Cos’è il fascicolo del fabbricato
Il fascicolo del fabbricato è l’insieme organizzato di tutta la documentazione che descrive un edificio: la sua storia costruttiva, la conformità degli impianti, lo stato manutentivo delle parti comuni, le certificazioni di sicurezza e le scadenze future da monitorare.
Non si tratta di un singolo documento ma di un sistema documentale. Ogni edificio ha caratteristiche proprie, e le documentazioni obbligatorie variano in funzione di quelle caratteristiche.
Dal punto di vista normativo, il riferimento principale è l’art. 1130 n.6 del Codice Civile, introdotto dalla Legge 220/2012 (Riforma del Condominio), che impone all’amministratore di curare la tenuta del registro di anagrafe condominiale contenente — tra l’altro — «ogni dato relativo alle condizioni di sicurezza delle parti comuni dell’edificio».
In pratica: la legge non descrive un documento fisico chiamato “fascicolo del fabbricato”, ma impone all’amministratore di tenere traccia documentale dello stato di sicurezza delle parti comuni. Il fascicolo del fabbricato — o il RAS nella sua forma più strutturata — è lo strumento operativo con cui quell’obbligo viene adempiuto concretamente.
Quando si applica e a chi
L’obbligo derivante dall’art. 1130 n.6 c.c. riguarda tutti gli amministratori di condominio, indipendentemente dalla dimensione dell’edificio.

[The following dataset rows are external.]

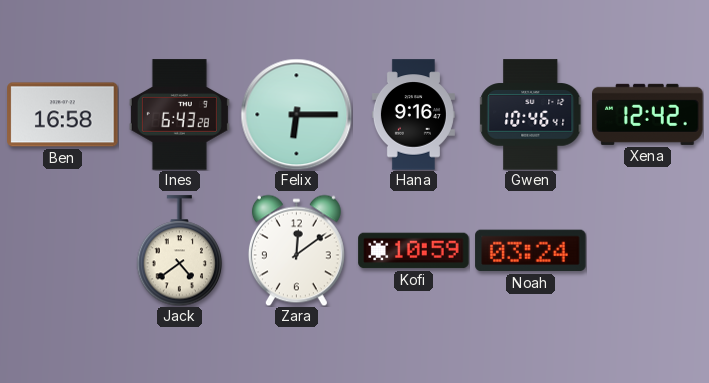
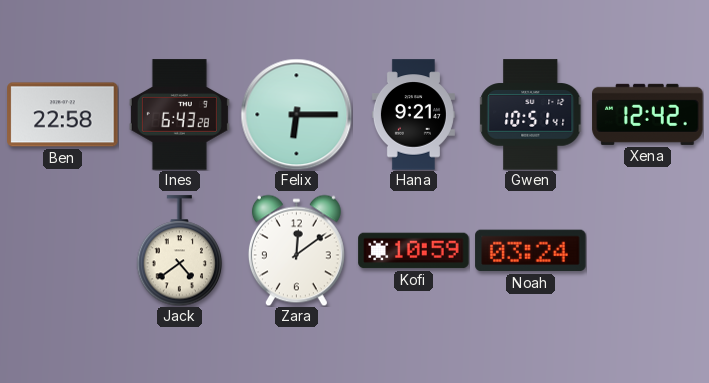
Ben: 16:58 -> 22:58
Hana: 9:16 -> 9:21
Gwen: 10:46 -> 10:51
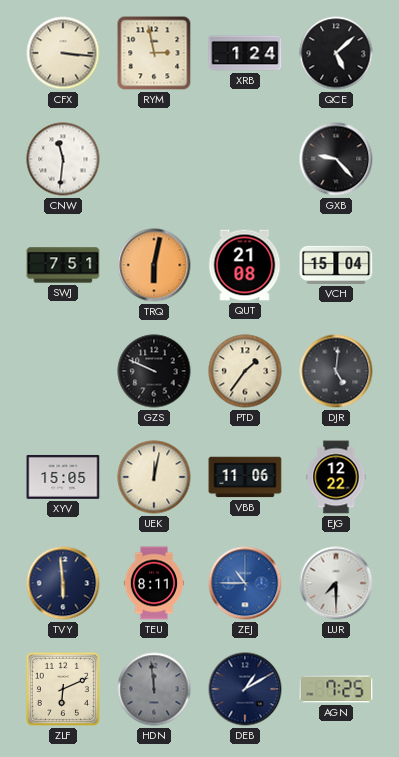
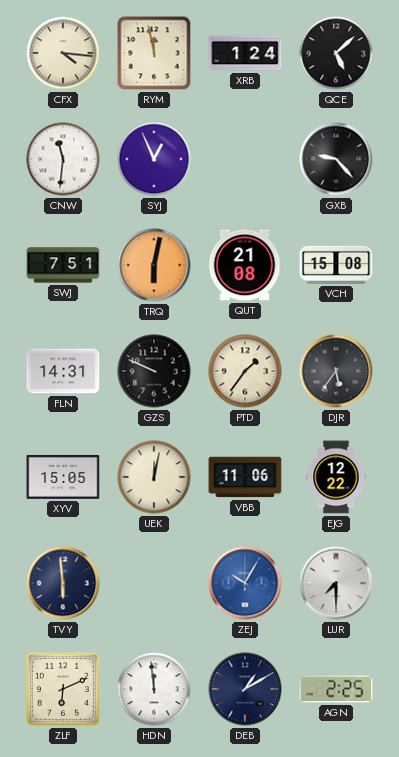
CFX: 3:16 -> 4:16
RYM: 2:58 -> 11:58
SYJ: none -> 12:56
VCH: 15:04 -> 15:08
FLN: none -> 14:31
DJR: 5:01 -> 5:36
TEU: 8:11 -> none
ZEJ: 10:45 -> 10:05
HDN dial: grey -> white
AGN: 7:25 -> 2:25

Occorre però distinguere tra due livelli:
- Obblighi normativi diretti: documenti espressamente previsti dalla legge, come la SCIA antincendio per le attività soggette al D.P.R. 151/2011, le verifiche periodiche degli ascensori previste dal D.P.R. 162/99, il DVR nei condomini con dipendenti. Questi documenti devono esistere perché la legge lo prevede.

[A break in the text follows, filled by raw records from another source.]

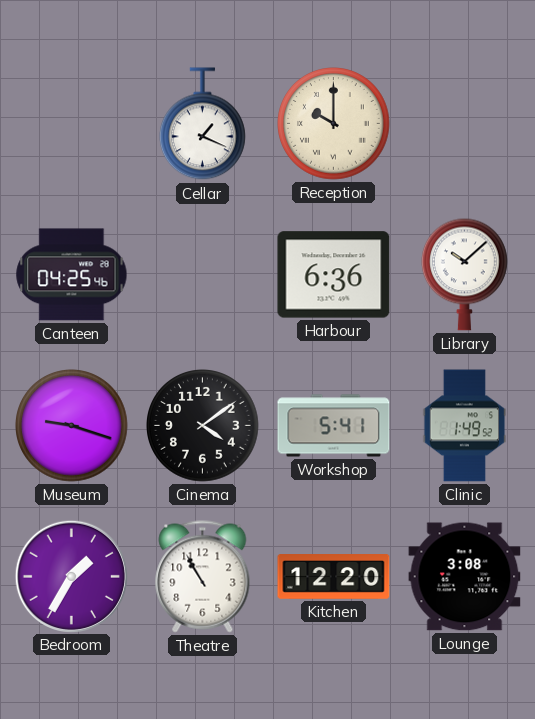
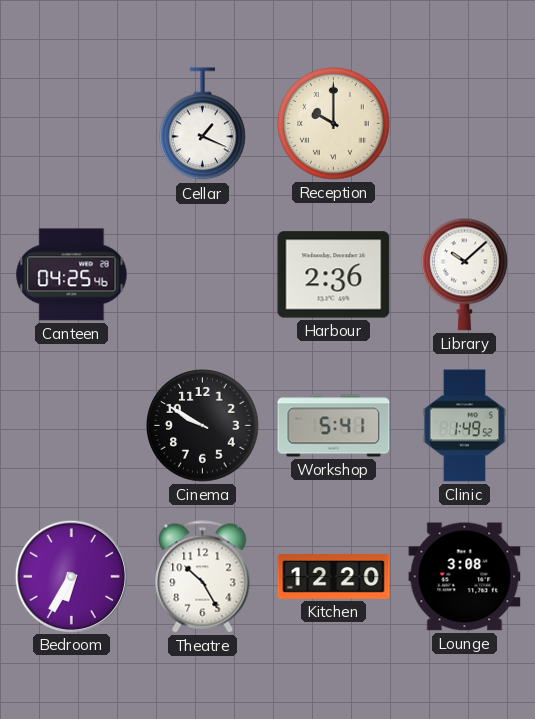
Harbour: 6:36 -> 2:36
Museum: 9:18 -> none
Cinema: 4:09 -> 9:50
Bedroom: 1:35 -> 6:35
Theatre: 10:55 -> 10:25
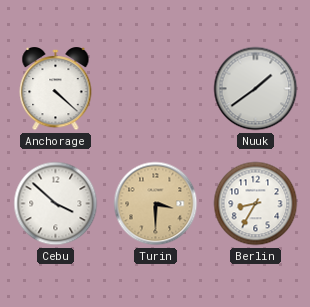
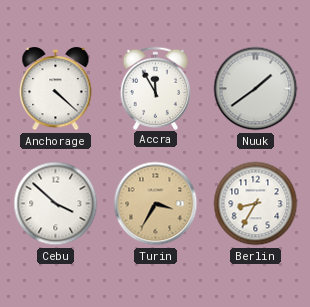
Accra: none -> 11:55
Turin: 3:30 -> 3:35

- Tenuta dell’anagrafe di sicurezza: l’obbligo dell’art. 1130 n.6 c.c. di raccogliere, aggiornare e conservare le informazioni sullo stato di sicurezza delle parti comuni. Questo obbligo si applica a tutti i condomini, anche se il condominio non ha nessuna delle attività soggette a controllo VVF.

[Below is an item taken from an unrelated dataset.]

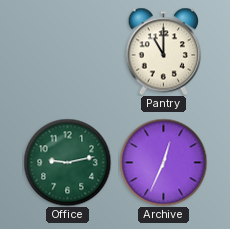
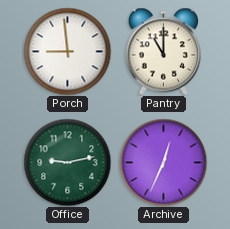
Porch: none -> 8:59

La valutazione di quali documenti debbano essere presenti nel fascicolo di un determinato edificio richiede un’analisi caso per caso, in funzione delle caratteristiche strutturali e impiantistiche dello stabile.
Cosa deve contenere il fascicolo del fabbricato: la checklist
Di seguito una checklist organizzata per aree tematiche. Per ogni voce, l’amministratore deve verificare: se il documento è obbligatorio per quel condominio specifico, se è presente, se è aggiornato e quando scade.
Area anagrafica e catastale
- ☐ Dati catastali di tutte le unità immobiliari
- ☐ Generalità dei proprietari e dei titolari di diritti reali (con codice fiscale e domicilio)
- ☐ Generalità dei titolari di diritti personali di godimento (locatari)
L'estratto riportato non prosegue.